It’s not really a good thing to hear that the company managing your passwords was hacked. It’s like hearing that the bank you put your life’s savings in was robbed. The CEO of the company, Karim Toubba, sent a letter to all of its customers about the incident and summed up what happened.
Lastpass was hacked through a developer account
In the letter to its customers, the company pointed out some interesting points. The break happened about two weeks ago. As a result, LastPass employed a “leading cybersecurity and forensics firm” to help clean up the mess. We don’t know what firm, however. From the looks of it, a bad actor was able to break into LastPass through a compromised developer account. Being a developer, they, ostensibly, had some high-level access to the company’s files. So, it makes sense that the attacker was able to use that account as a point of ingress.
Should you be worried?
Based on the letter, Toubba assured its users that the attacker was able to steal portions of the source code for the company along with some proprietary technical information.

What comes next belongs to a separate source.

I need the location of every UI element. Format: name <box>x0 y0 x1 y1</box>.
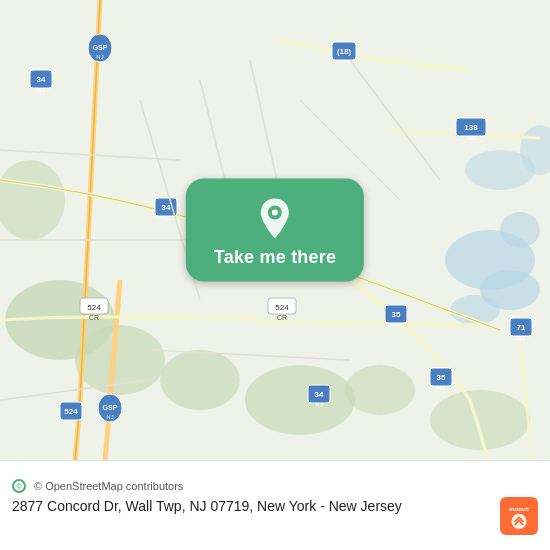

While this isn’t great, Toubba said that the company doesn’t expect that any user data was taken. While the letter says this, this is still an ongoing investigation. At this point, the company could still be gathering information about the attack, so you’ll want to keep an eye on what’s going on. Stay on the lookout for any more updates from the company. Even if the letter doesn’t point to any user data being stolen, it might be a wise idea to change your login information for your LastPass account.